Graduate Degree Options
A major in Economics provides an excellent foundation for many graduate programs. Students can pursue advanced degrees in Economics, however, these require a rather extensive background in mathematics. If you are interested in pursuing economics, but prefer to avoid the rigorous math associated with graduate programs in the field, consider a related program instead. Graduate programs in business, public policy, public administration, law, and industrial relations often allow you to continue your economic interests with fewer mathematical demands.
Types of Graduate Degree Opportunities:
Choosing a Graduate School
You should discuss your objectives with members of the faculty. Different faculty members are familiar with different programs and graduate schools. A broad spectrum of opinion can help you formulate soundly based objectives that are in accordance with your interest.
The Internet places a world of information at your fingertips. Use it. Start with a general reference such as Peterson's Guide to get an idea of what programs are available. Go to university websites to learn more details about the specific programs they offer. What background do they expect of entering students? What does their program require? Does the program specialize in particular fields? What are they? How many years does it take for a typical student to complete a degree? What schools and organizations have hired recent graduates of the program?
Consider Fellowship/Funding Opportunities
Most Ph.D. graduate students qualify for fellowships or assistantships that cover tuition expenses and pay a stipend. Because they carry no extra work requirements, students typically prefer fellowships if available. However, teaching and research assistantships are more common. A new teaching assistant typically begins by grading papers and leading discussion groups for a class taught by a professor. Advanced teaching assistants might teach entire sections of a class by themselves. Research assistants are assigned to help a senior professor with research. Typical duties may involve gathering and processing data and tracking down articles and references. Funding is less common for students pursuing MBA and law degrees, but fellowships and/or assistantships are still often available for particularly strong students.
Aim for the best program to which you can be admitted. Being a graduate of one of the more prestigious programs can open doors and may in itself be an important credential for your future employment. Academic mobility is usually horizontal or downward, not upward. Although ratings of programs are controversial and subject to change, your advisor will be able to direct you to one.

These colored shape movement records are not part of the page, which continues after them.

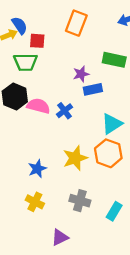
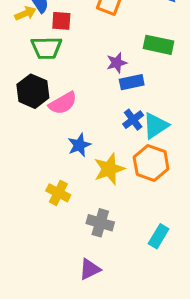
pink semicircle: (38, 106) -> (63, 103), turned 135
blue cross: (64, 111) -> (133, 120), moved
blue star: (37, 169) -> (79, 145), moved
gray cross: (80, 201) -> (100, 223), moved
yellow cross: (35, 202) -> (58, 193), moved

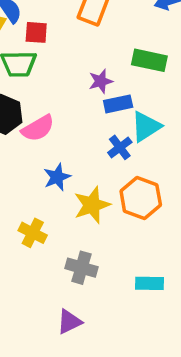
cyan triangle: (156, 126) -> (146, 127), moved
cyan rectangle: (159, 236) -> (149, 283), turned 60

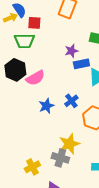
blue cross: (120, 147) -> (71, 101), moved
yellow star: (92, 205) -> (69, 144), moved
yellow cross: (33, 233) -> (32, 167), moved, turned 35

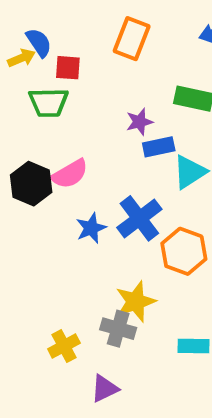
black hexagon: (15, 70) -> (31, 184), moved
blue cross: (71, 101) -> (139, 218), size x1.6

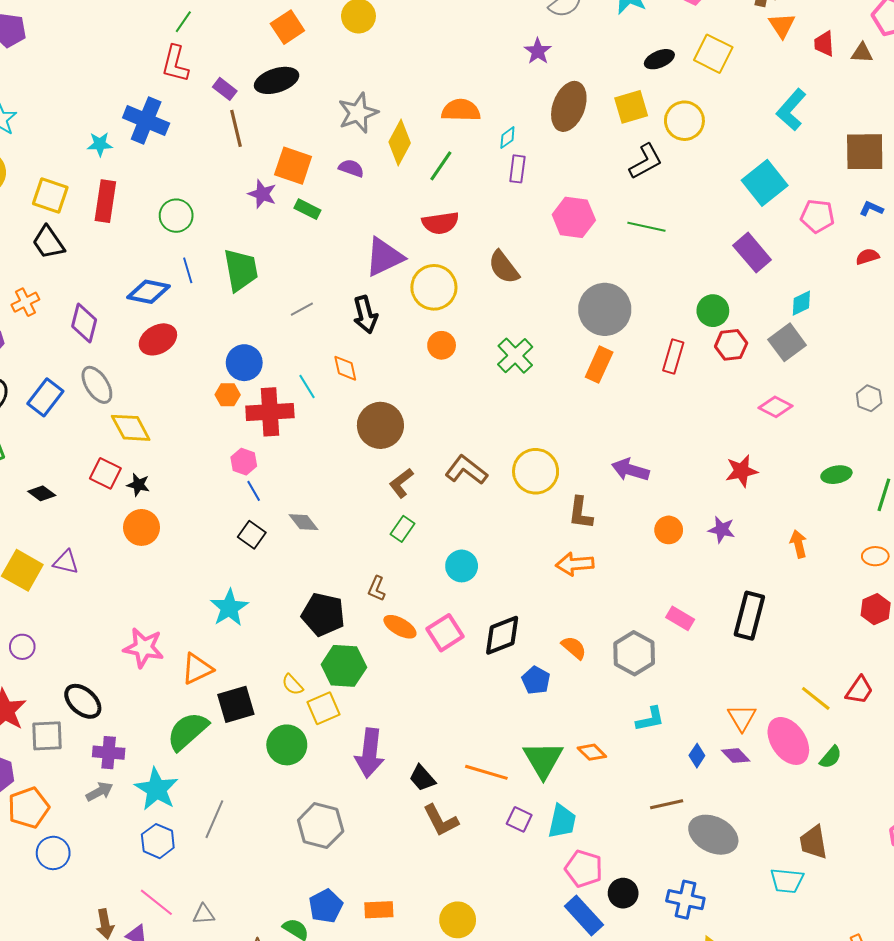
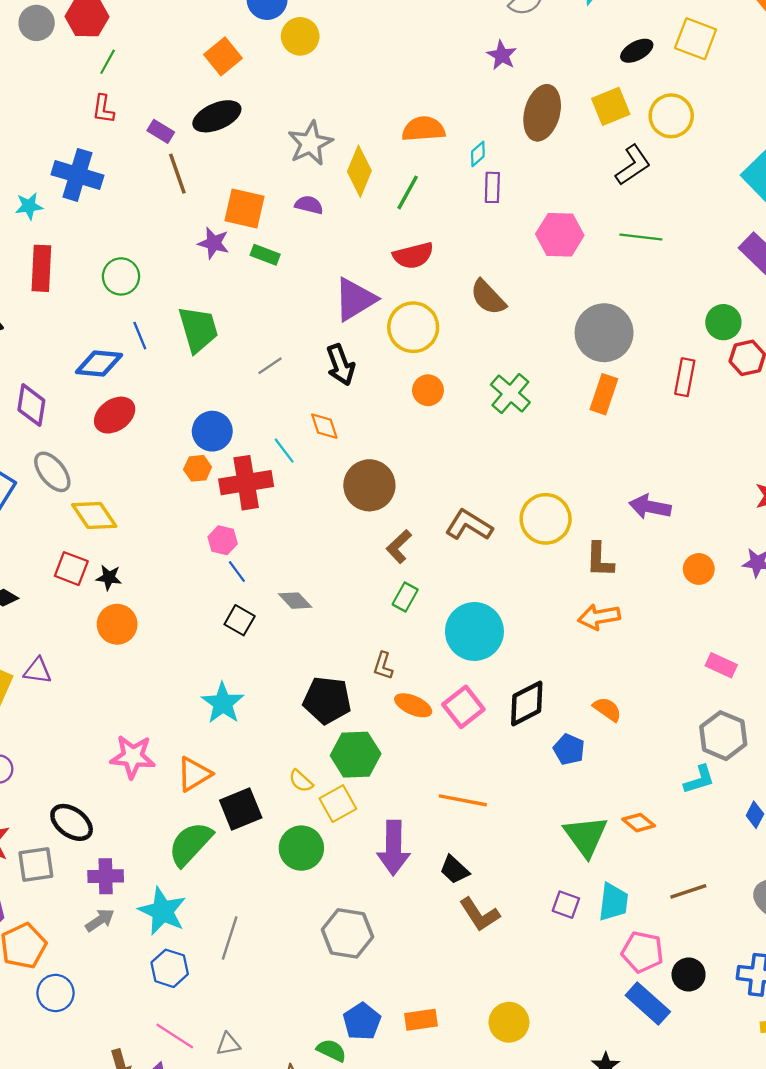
red L-shape: (175, 64) -> (103, 109), size x0.7
cyan circle: (462, 566) -> (474, 631), size x1.6
gray hexagon: (634, 653) -> (723, 736), moved
orange line: (486, 772) -> (463, 800), moved
brown line: (667, 804) -> (688, 891), moved

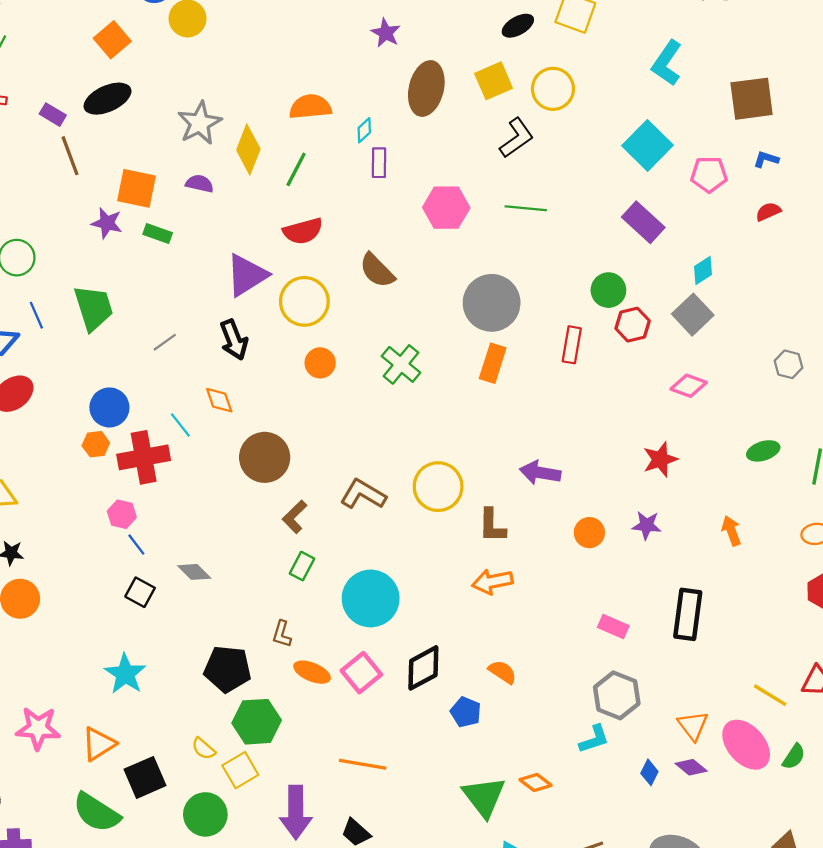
green semicircle: (190, 844) -> (96, 813), turned -99

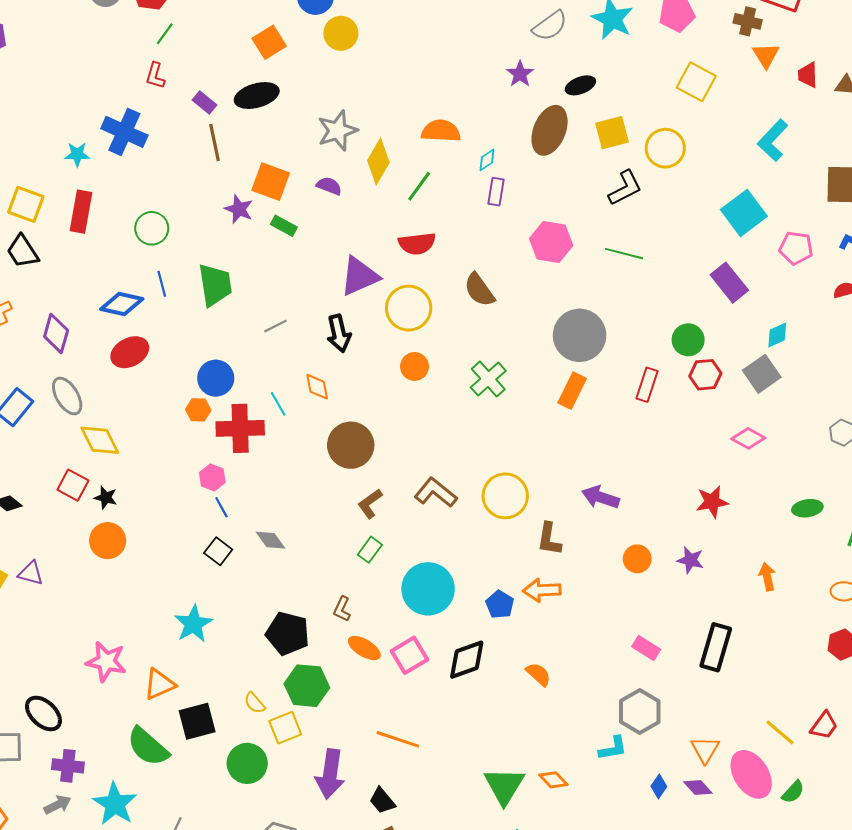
black ellipse: (518, 26) -> (580, 85), moved
blue pentagon: (466, 712) -> (500, 604), moved

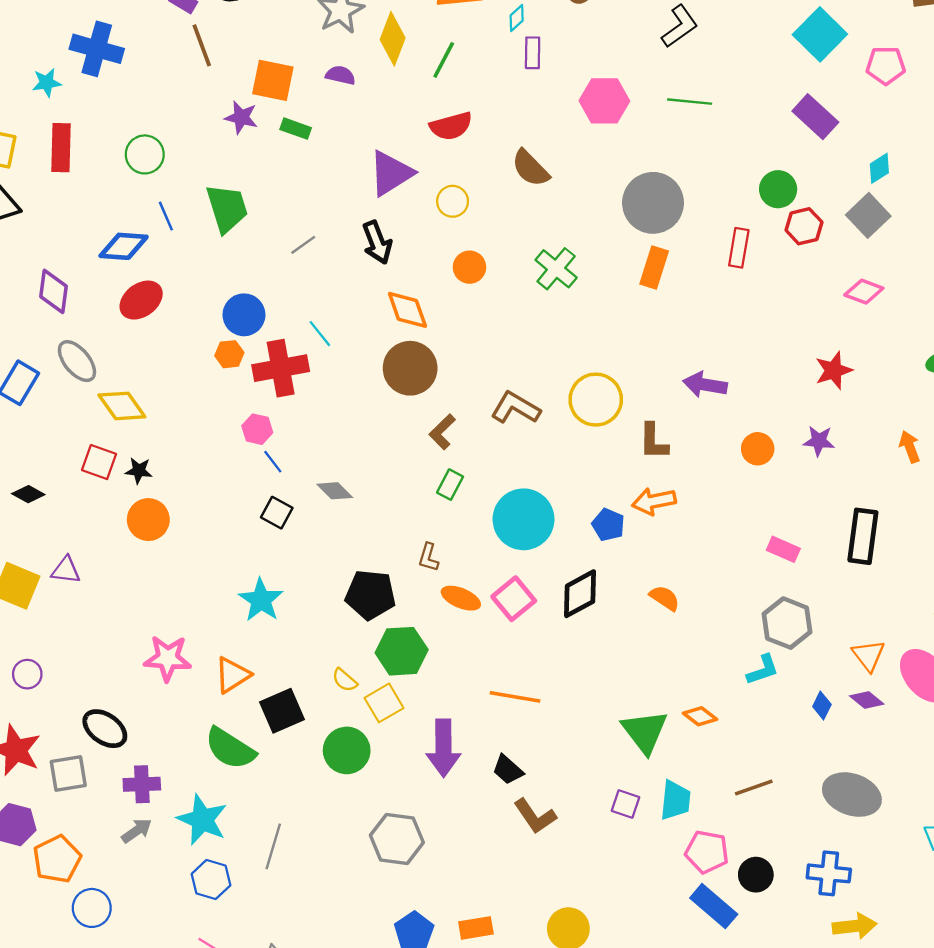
yellow circle: (409, 308) -> (453, 201), size x0.6
orange diamond: (317, 387) -> (407, 310), moved, size x1.4

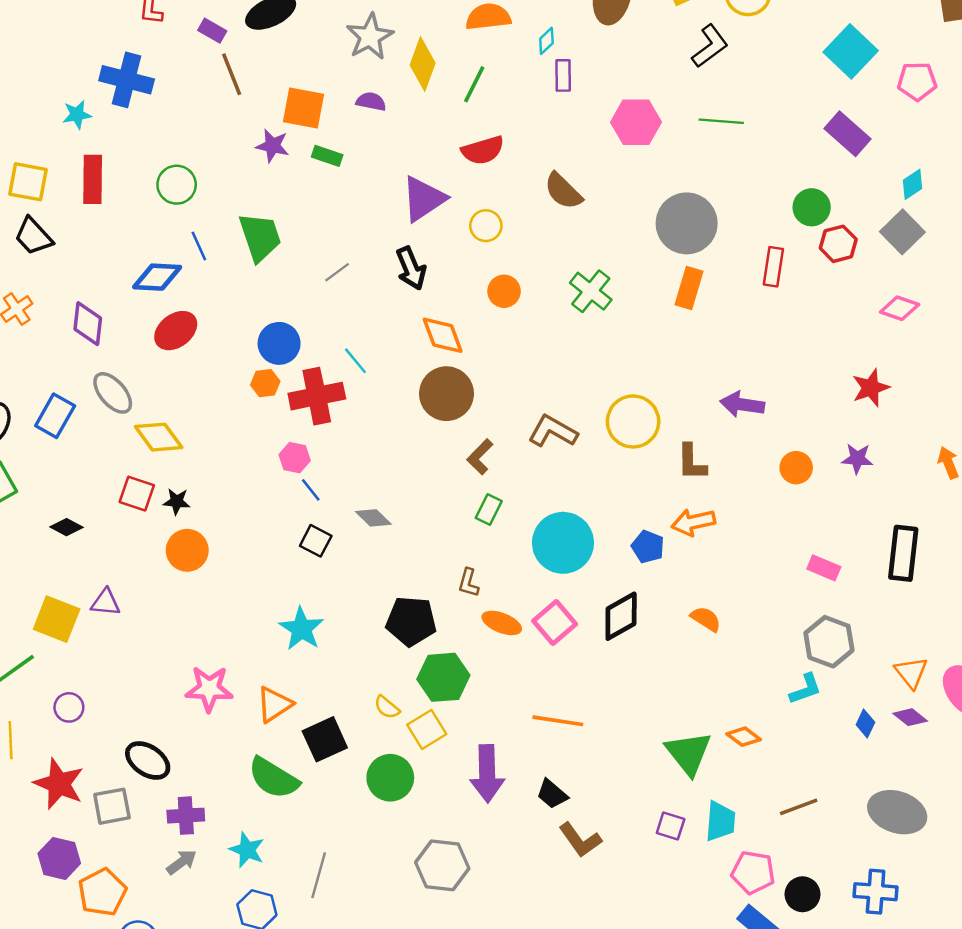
cyan star: (202, 820) -> (247, 850), size x0.7

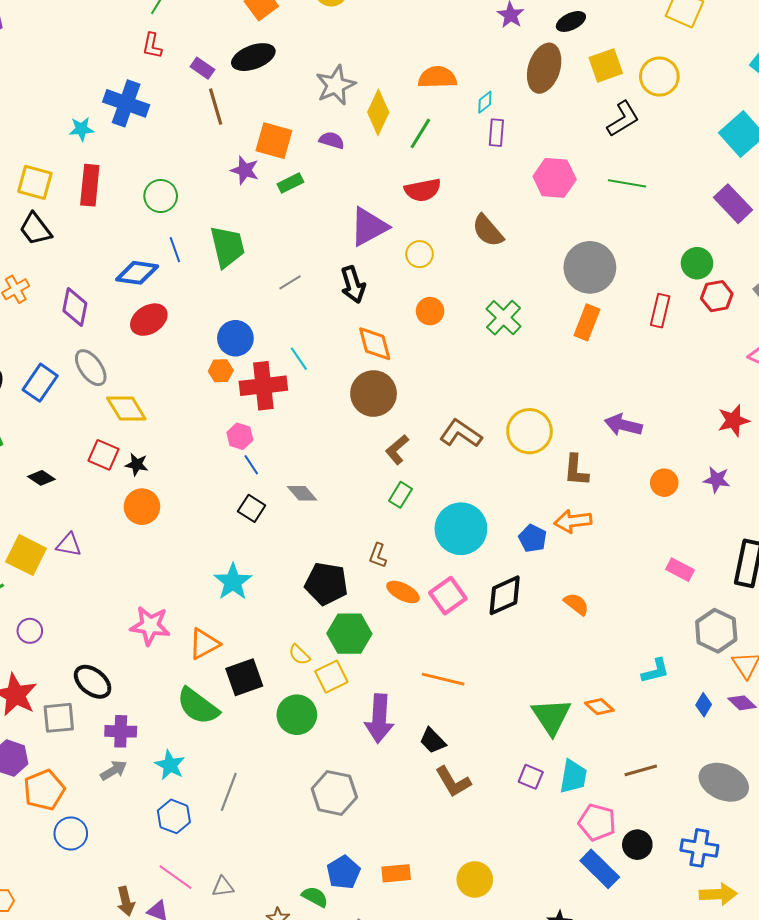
green rectangle: (327, 156) -> (290, 183), turned -50
gray hexagon: (829, 642) -> (716, 631), moved

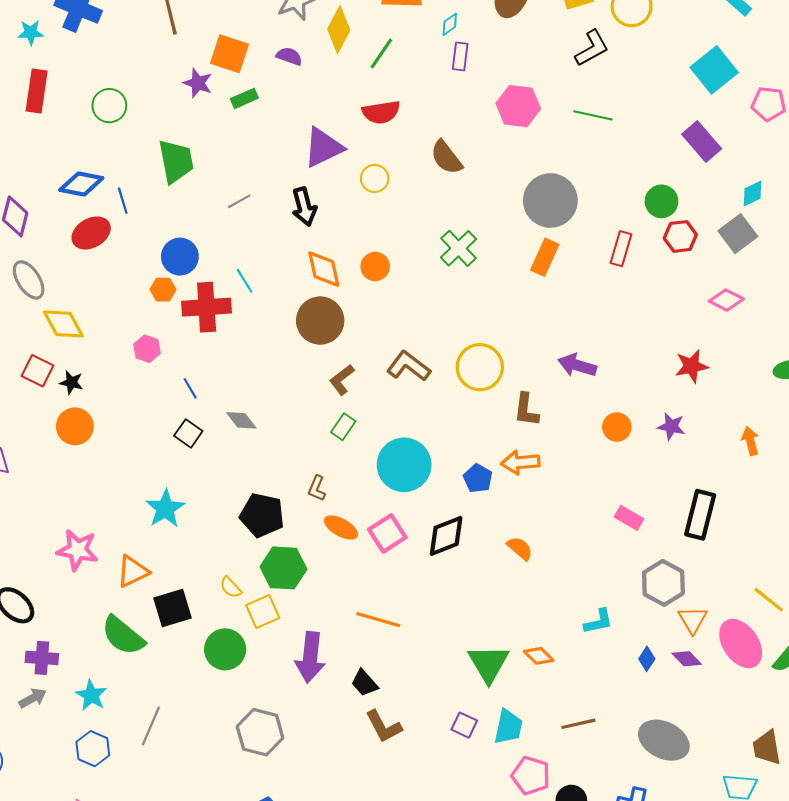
blue line: (175, 250) -> (123, 201), moved
orange circle: (430, 311) -> (375, 266), moved
pink hexagon: (240, 436) -> (147, 349), moved

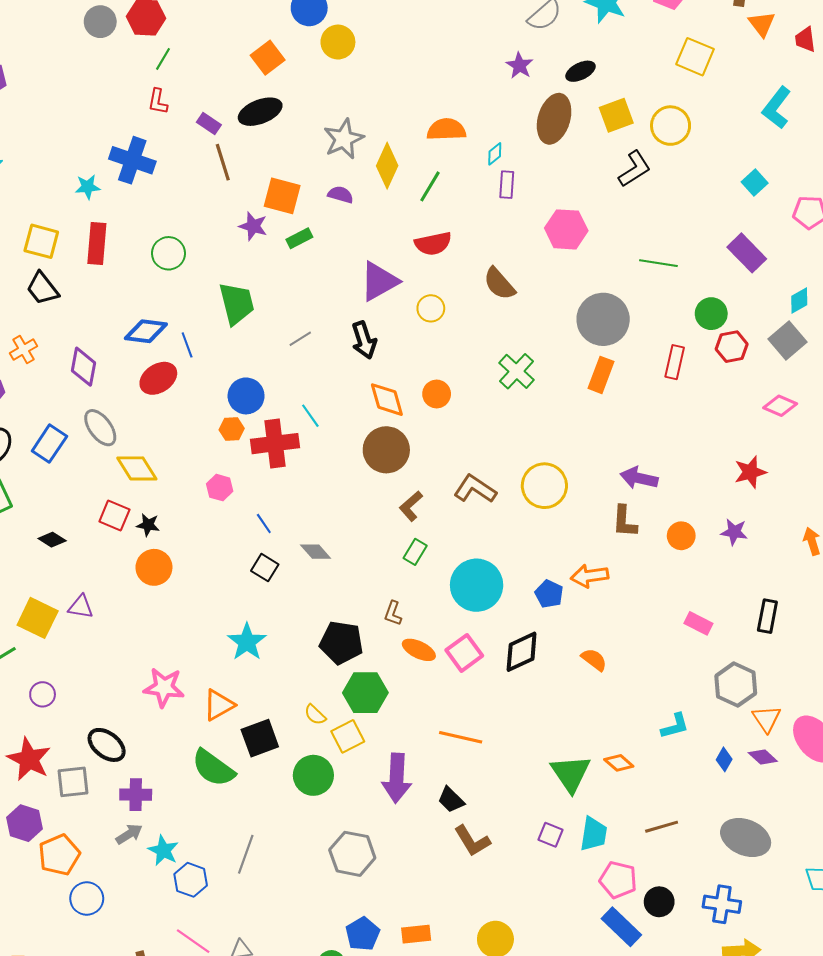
cyan square: (714, 70) -> (755, 183), size x0.6
green line: (593, 115) -> (658, 263), moved
brown L-shape: (526, 410) -> (625, 521), moved
black rectangle: (700, 515) -> (767, 616), size x0.7
cyan star: (91, 695) -> (163, 851), moved

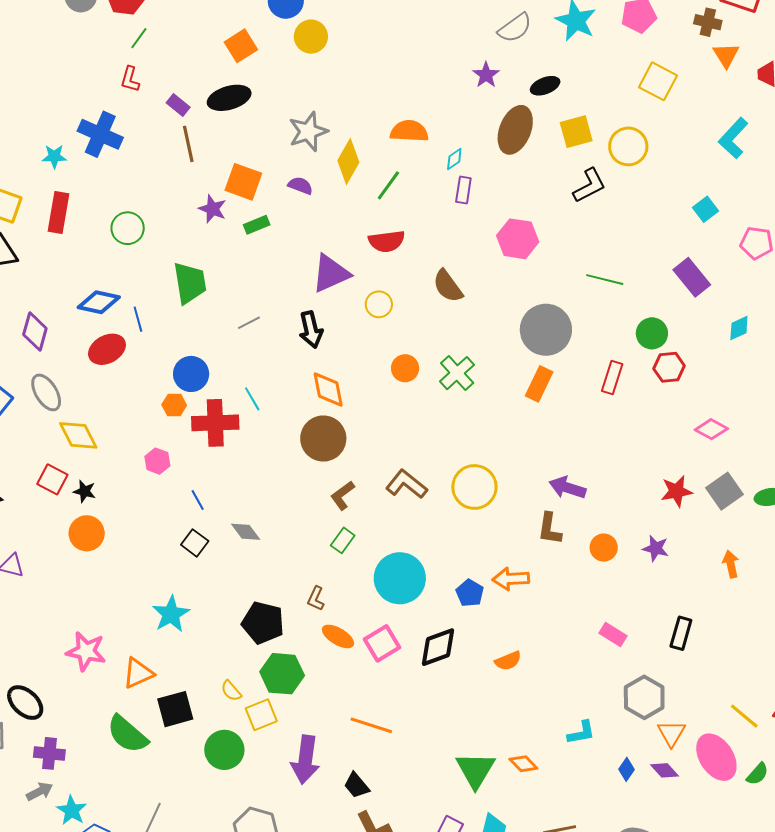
gray square: (788, 341) -> (724, 491), moved
orange circle: (437, 394) -> (405, 368), moved
orange semicircle: (594, 660) -> (508, 661), turned 116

Calendar for Graduate School Applicants
Students considering graduate school should prepare early. The following timetable is a useful guideline:
- Sophomore and junior years:
Discuss your goals with your academic advisor. Start preparing for possible graduate school admission by looking at potential programs and their requirements. Choose your elective courses at Winthrop accordingly.
- Early senior year:
Review your goals and begin serious talks with department faculty. Look at more possible programs and send for more information from schools that interest you. Register for and take the required standardized exams. Applicants for Ph.D. programs must typically take the Graduate Record Exam (GRE). MBA applicants will be expected to take the Graduate Management Aptitude Test (GMAT), and law school applicants must take the Law School Aptitude Test (LSAT).
- December, January, February of senior year:
Apply to several schools. It is advisable to apply to a range of schools including at least one program that you believe will definitely admit you.